An encyclopedic show of this nature also allows for a window into the inevitable pitfalls that emerge in an artist’s drawing practice. There is an interesting view of ideas that work less well, passing fads that all artists experiment with for a time, as well as the lure of auto-pilot mindlessness that arises when “locked” in the studio all day with a dry run on inspiration, such as the desire to reproduce film or video stills graphically. There are other works of art that become so involved in the process of drawing line as an end in itself that they become nothing more than exercises in “endurance” drawing, culminating in sheets of vaguely topographical wallpaper. It is fun to see these misfires, as most artists have been there themselves.

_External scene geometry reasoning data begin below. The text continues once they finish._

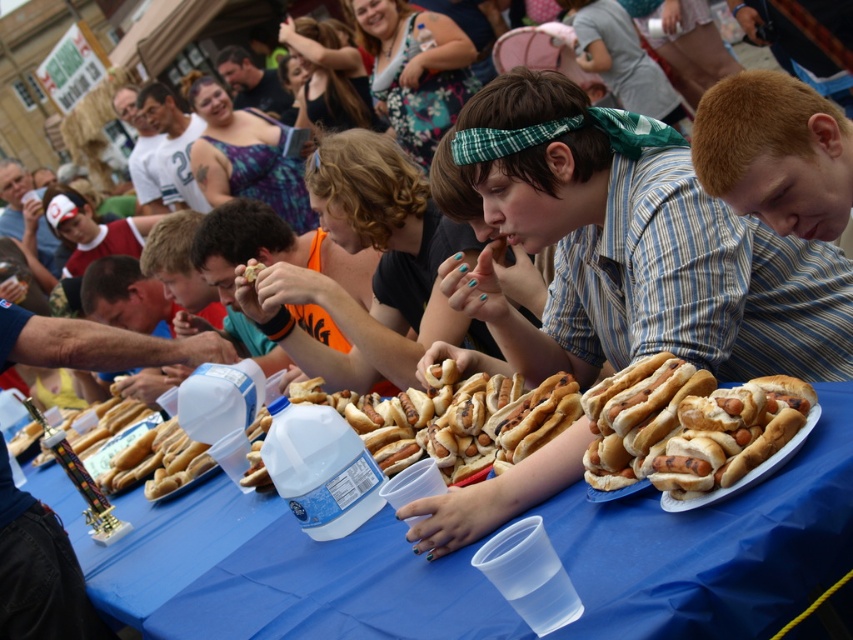 Question: Which object appears closest to the camera in this image?

Choices:
 (A) white jersey at upper left
 (B) matte blue shirt at center
 (C) blue plastic table at center

Answer: (C)

Question: Is matte blue shirt at center smaller than golden brown bun at center?

Choices:
 (A) no
 (B) yes

Answer: (A)

Question: Which point is closer to the camera taking this photo?

Choices:
 (A) [x=608, y=486]
 (B) [x=276, y=541]

Answer: (A)

Question: Is blue plastic table at center bigger than matte black shirt at upper center?

Choices:
 (A) no
 (B) yes

Answer: (A)

Question: Based on their relative distances, which object is farther from the matte black shirt at upper center?

Choices:
 (A) blue plastic table at center
 (B) white jersey at upper left
 (C) golden brown bun at center
 (D) matte blue shirt at center

Answer: (A)

Question: Is matte blue shirt at center below white jersey at upper left?

Choices:
 (A) yes
 (B) no

Answer: (A) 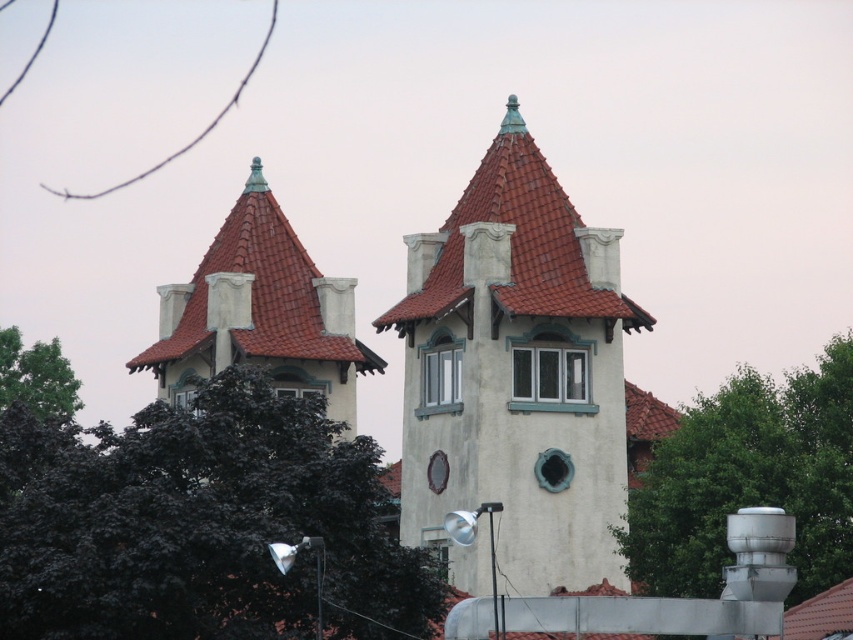 This screenshot has height=640, width=853. What do you see at coordinates (193, 518) in the screenshot?
I see `dark green leaves at upper left` at bounding box center [193, 518].

How far apart are dark green leaves at upper left and matte white tower at upper left?

10.28 meters

Between point (361, 582) and point (228, 273), which one is positioned in front?

Point (361, 582) is more forward.

Where is `dark green leaves at upper left`? The height and width of the screenshot is (640, 853). dark green leaves at upper left is located at coordinates [193, 518].

Which of these two, smooth white tower at center or matte white tower at upper left, stands shorter?

matte white tower at upper left

Which is behind, point (467, 189) or point (207, 365)?

Point (207, 365)

Where is `smooth white tower at center`? Image resolution: width=853 pixels, height=640 pixels. smooth white tower at center is located at coordinates (518, 376).

Is smooth white tower at center in front of green leafy tree at left?

Yes, it is in front of green leafy tree at left.

Between point (567, 500) and point (32, 352), which one is positioned in front?

Point (567, 500) is more forward.

Locate an element on the screen. The width and height of the screenshot is (853, 640). smooth white tower at center is located at coordinates (518, 376).

The height and width of the screenshot is (640, 853). What are the coordinates of `smooth white tower at center` in the screenshot? It's located at click(518, 376). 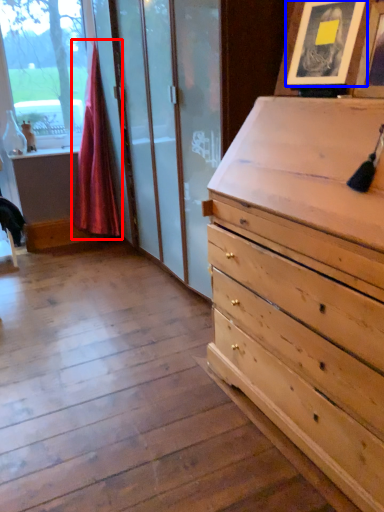 Question: Which point is further to the camera, curtain (highlighted by a red box) or picture frame (highlighted by a blue box)?

Choices:
 (A) curtain
 (B) picture frame

Answer: (A) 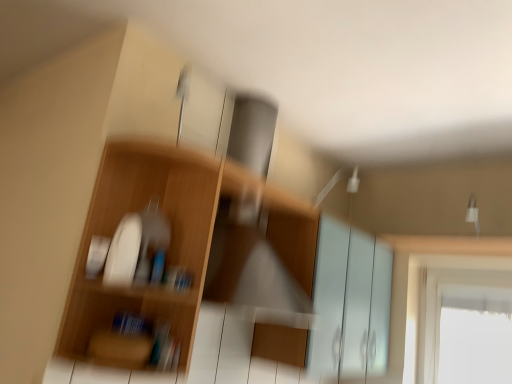 Identify the location of wooden shelf at left. (187, 253).

The width and height of the screenshot is (512, 384). Describe the element at coordinates (187, 253) in the screenshot. I see `wooden shelf at left` at that location.

What do you see at coordinates (350, 302) in the screenshot? The image size is (512, 384). I see `white glossy screen door at center` at bounding box center [350, 302].

Where is `white glossy screen door at center`? This screenshot has width=512, height=384. white glossy screen door at center is located at coordinates (350, 302).

You are a GUI agent. You are given a task and a screenshot of the screen. Output one action in this format:
    pyautogui.click(x=<x>, y=<y>)
    Task: Click on the wooden shelf at left
    
    Given the screenshot: What is the action you would take?
    pyautogui.click(x=187, y=253)

Considering the relative positions of wooden shelf at left and white glossy screen door at center in the image provided, is wooden shelf at left to the left or to the right of white glossy screen door at center?

Based on their positions, wooden shelf at left is located to the left of white glossy screen door at center.

Between wooden shelf at left and white glossy screen door at center, which one is positioned in front?

wooden shelf at left.

Is point (142, 187) positioned after point (367, 321)?

No, it is not.

From the image's perspective, is wooden shelf at left positioned above or below white glossy screen door at center?

wooden shelf at left is situated higher than white glossy screen door at center in the image.

Looking at this image, from a real-world perspective, is wooden shelf at left located higher than white glossy screen door at center?

Correct, in the physical world, wooden shelf at left is higher than white glossy screen door at center.

Considering the sizes of wooden shelf at left and white glossy screen door at center in the image, is wooden shelf at left wider or thinner than white glossy screen door at center?

In the image, wooden shelf at left appears to be more narrow than white glossy screen door at center.

Considering the sizes of wooden shelf at left and white glossy screen door at center in the image, is wooden shelf at left taller or shorter than white glossy screen door at center?

Clearly, wooden shelf at left is shorter compared to white glossy screen door at center.

Considering the sizes of objects wooden shelf at left and white glossy screen door at center in the image provided, who is smaller, wooden shelf at left or white glossy screen door at center?

wooden shelf at left.

Can white glossy screen door at center be found inside wooden shelf at left?

No, white glossy screen door at center is not a part of wooden shelf at left.

Is wooden shelf at left next to white glossy screen door at center?

wooden shelf at left and white glossy screen door at center are clearly separated.

Could you tell me if wooden shelf at left is facing white glossy screen door at center?

No, wooden shelf at left is not oriented towards white glossy screen door at center.

What's the angular difference between wooden shelf at left and white glossy screen door at center's facing directions?

0.729 degrees separate the facing orientations of wooden shelf at left and white glossy screen door at center.

Image resolution: width=512 pixels, height=384 pixels. I want to click on shelf above the white glossy screen door at center (from a real-world perspective), so click(x=187, y=253).

Does white glossy screen door at center appear on the right side of wooden shelf at left?

Indeed, white glossy screen door at center is positioned on the right side of wooden shelf at left.

From the picture: In the image, is white glossy screen door at center positioned in front of or behind wooden shelf at left?

white glossy screen door at center is behind wooden shelf at left.

From the picture: Which is closer to the camera, (x=351, y=368) or (x=296, y=261)?

Clearly, point (x=351, y=368) is more distant from the camera than point (x=296, y=261).

From the image's perspective, is white glossy screen door at center located beneath wooden shelf at left?

Yes, from the image's perspective, white glossy screen door at center is below wooden shelf at left.

From a real-world perspective, is white glossy screen door at center physically above wooden shelf at left?

Actually, white glossy screen door at center is physically below wooden shelf at left in the real world.

Between white glossy screen door at center and wooden shelf at left, which one has larger width?

Wider between the two is white glossy screen door at center.

Between white glossy screen door at center and wooden shelf at left, which one has less height?

wooden shelf at left.

Considering the sizes of objects white glossy screen door at center and wooden shelf at left in the image provided, who is smaller, white glossy screen door at center or wooden shelf at left?

With smaller size is wooden shelf at left.

Would you say white glossy screen door at center is inside or outside wooden shelf at left?

white glossy screen door at center cannot be found inside wooden shelf at left.

Is the surface of white glossy screen door at center in direct contact with wooden shelf at left?

No, white glossy screen door at center is not making contact with wooden shelf at left.

Could you tell me if white glossy screen door at center is facing wooden shelf at left?

No, white glossy screen door at center is not facing towards wooden shelf at left.

Locate an element on the screen. shelf on the left of white glossy screen door at center is located at coordinates (187, 253).

Where is `screen door that is behind the wooden shelf at left`? screen door that is behind the wooden shelf at left is located at coordinates (350, 302).

You are a GUI agent. You are given a task and a screenshot of the screen. Output one action in this format:
    pyautogui.click(x=<x>, y=<y>)
    Task: Click on the screen door directly beneath the wooden shelf at left (from a real-world perspective)
    The image size is (512, 384).
    Given the screenshot: What is the action you would take?
    pyautogui.click(x=350, y=302) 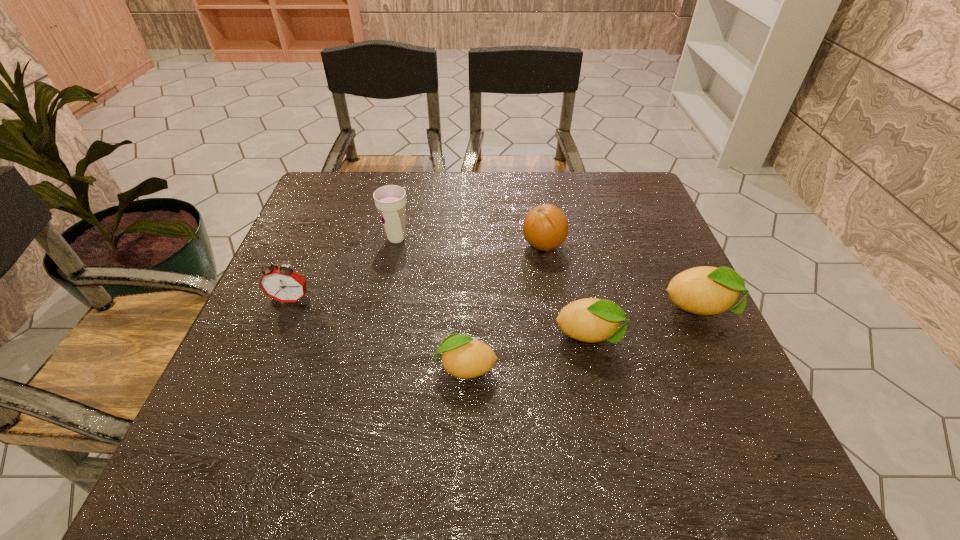 Image resolution: width=960 pixels, height=540 pixels. I want to click on the shortest object, so click(x=463, y=357).

You are a GUI agent. You are given a task and a screenshot of the screen. Output one action in this format:
    pyautogui.click(x=<x>, y=<y>)
    Task: Click on the shortest lemon
    
    Given the screenshot: What is the action you would take?
    pyautogui.click(x=463, y=357)

At what (x,y) coordinates should I click in order to perform the action: click on the second shortest lemon. Please return your answer as a coordinate pair (x, y). Looking at the image, I should click on (591, 320).

This screenshot has width=960, height=540. Find the location of `the rightmost object`. the rightmost object is located at coordinates (705, 290).

You are a GUI agent. You are given a task and a screenshot of the screen. Output one action in this format:
    pyautogui.click(x=<x>, y=<y>)
    Task: Click on the fifth object from right to left
    The width and height of the screenshot is (960, 540).
    Given the screenshot: What is the action you would take?
    pyautogui.click(x=390, y=200)

You are a GUI agent. You are given a task and a screenshot of the screen. Output one action in this format:
    pyautogui.click(x=<x>, y=<y>)
    Task: Click on the orange
    The width and height of the screenshot is (960, 540).
    Given the screenshot: What is the action you would take?
    point(545,227)

You are a GUI agent. You are given a task and a screenshot of the screen. Output one action in this format:
    pyautogui.click(x=<x>, y=<y>)
    Task: Click on the alarm clock
    The image size is (960, 540).
    Given the screenshot: What is the action you would take?
    pyautogui.click(x=283, y=284)

Find the location of a particular element. vacant position located 0.280m with leaves positioned above the shortest lemon is located at coordinates (288, 367).

At what (x,y) coordinates should I click in order to perform the action: click on vacant region located with leaves positioned above the shortest lemon. Please return your answer as a coordinate pair (x, y). This screenshot has width=960, height=540. Looking at the image, I should click on (303, 367).

Identify the location of free region located 0.280m with leaves positioned above the shortest lemon. Image resolution: width=960 pixels, height=540 pixels. (288, 367). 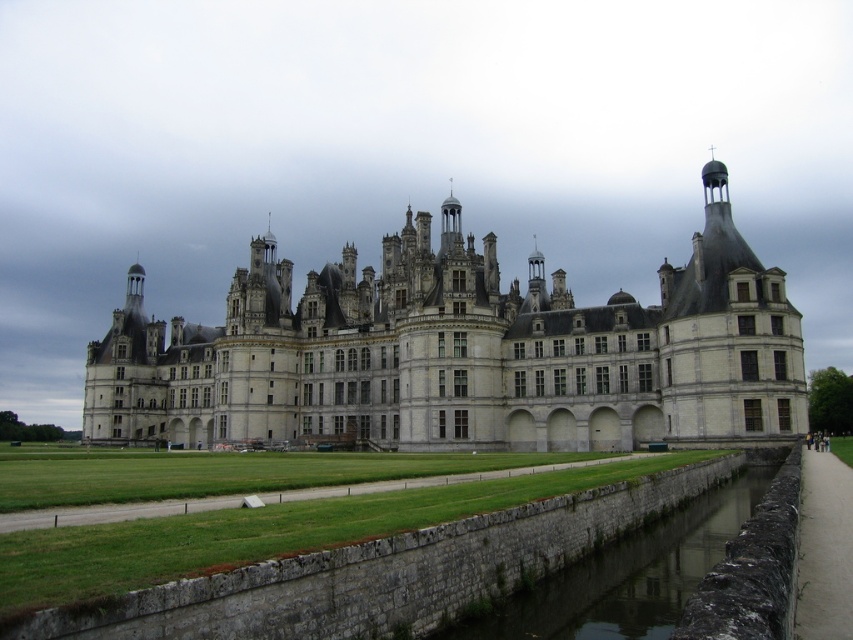 You are standing at the point marked by the coordinates point (461,353) in the image. What structure are you directly facing?

The point (461,353) marks the gray stone castle at center, so you are directly facing the gray stone castle at center.

You are a tour guide explaining the castle layout to visitors. You mention the gray stone castle at center and the gray stone wall at lower center. Which one is wider?

The gray stone castle at center is wider than the gray stone wall at lower center.

You are a tourist standing at the edge of the canal near the gray stone wall at lower center. You want to take a photo of the gray stone castle at center. Which object should you move closer to in order to capture the entire structure in your camera frame?

You should move closer to the gray stone wall at lower center because the gray stone castle at center is larger in size than the gray stone wall at lower center, so increasing the distance from the castle might help fit its entire structure into the frame. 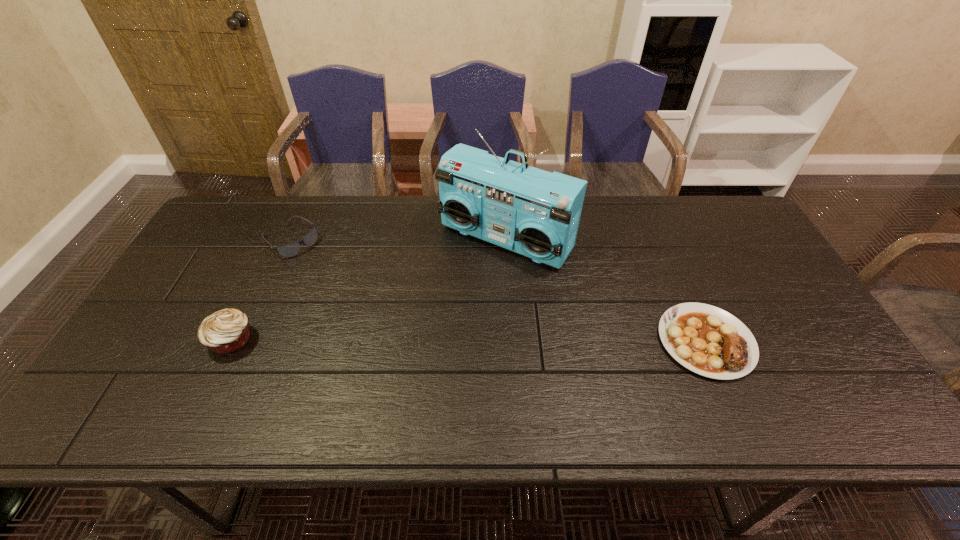 Where is `vacant space on the desktop that is between the second tallest object and the steak and is positioned on the front-facing side of the radio receiver`? The height and width of the screenshot is (540, 960). vacant space on the desktop that is between the second tallest object and the steak and is positioned on the front-facing side of the radio receiver is located at coordinates (422, 340).

This screenshot has height=540, width=960. Identify the location of vacant spot on the desktop that is between the second tallest object and the steak and is positioned on the lenses of the sunglasses. (420, 340). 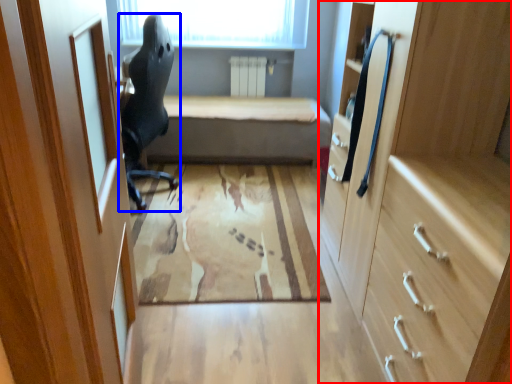 Question: Which object is further to the camera taking this photo, cabinetry (highlighted by a red box) or chair (highlighted by a blue box)?

Choices:
 (A) cabinetry
 (B) chair

Answer: (B) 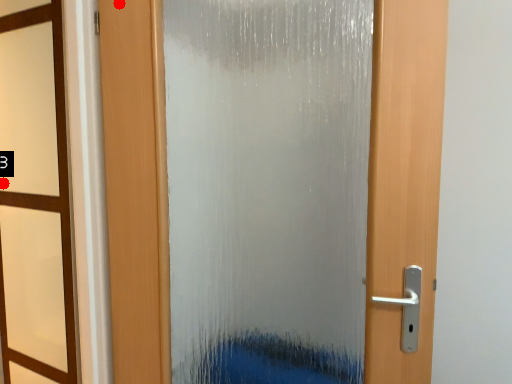 Question: Two points are circled on the image, labeled by A and B beside each circle. Which point is farther to the camera?

Choices:
 (A) A is further
 (B) B is further

Answer: (B) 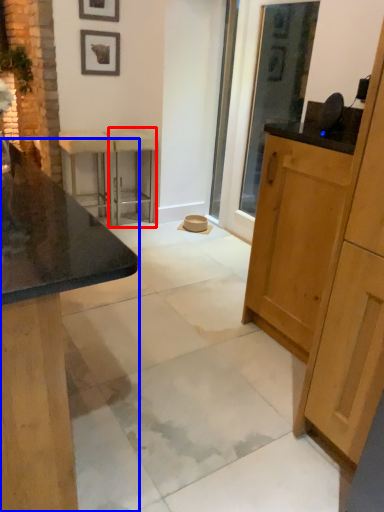 Question: Which point is further to the camera, bar stool (highlighted by a red box) or cabinetry (highlighted by a blue box)?

Choices:
 (A) bar stool
 (B) cabinetry

Answer: (A) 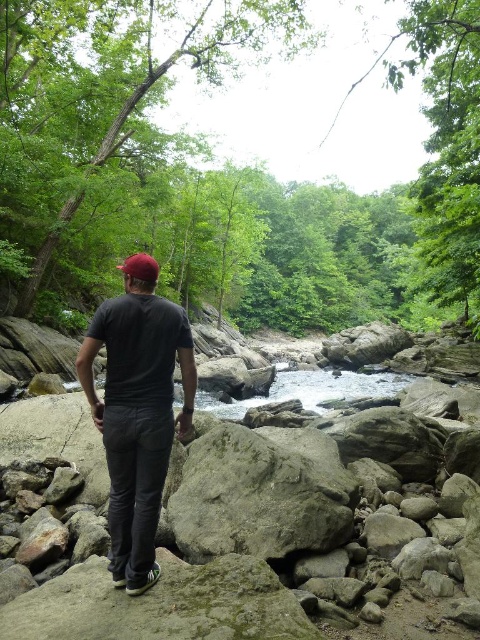 Is dark gray cotton t-shirt at center positioned before red matte cap at center?

That is True.

Between dark gray cotton t-shirt at center and red matte cap at center, which one is positioned lower?

dark gray cotton t-shirt at center is lower down.

Is point (134, 541) closer to camera compared to point (148, 257)?

That is True.

Where is `dark gray cotton t-shirt at center`? The width and height of the screenshot is (480, 640). dark gray cotton t-shirt at center is located at coordinates (136, 417).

Like several recent drawing exhibitions such as Ferran Adrià: Notes on Creativity at the Drawing Center, the Guerlain Donation largely explores drawing as a preparatory tool and testing ground for novel directions, regardless of wherever or in whatever medium that direction will find its finishing point. Often it is resourcefulness found within the limited parameters of a medium that give a drawing its edge. “Foglie del cervello” (1990) is a magnificent series of four drawings by Guiseppe Penone: imprints of an ink covered brain on glass. Penone’s zany use of unexpected materials stands in stark contrast to “Botsing,” (1994), a gorgeous drawing by Pat Andrea that glides effortlessly between meticulous polychromatic faces and details, and a simple line drawing, all within a very traditional drawing context. Most emblematic of the larger show, however, is Huma Bhabha’s “Untitled” (2007) which shows a pair of choppy, inky, and clodhopping feet placed at mystifying angles on to a worm’s-eye view photograph of dry terrain receding into an enigmatic horizon. This is not the beginning of this walk, nor is it the end. It is somewhere in the middle.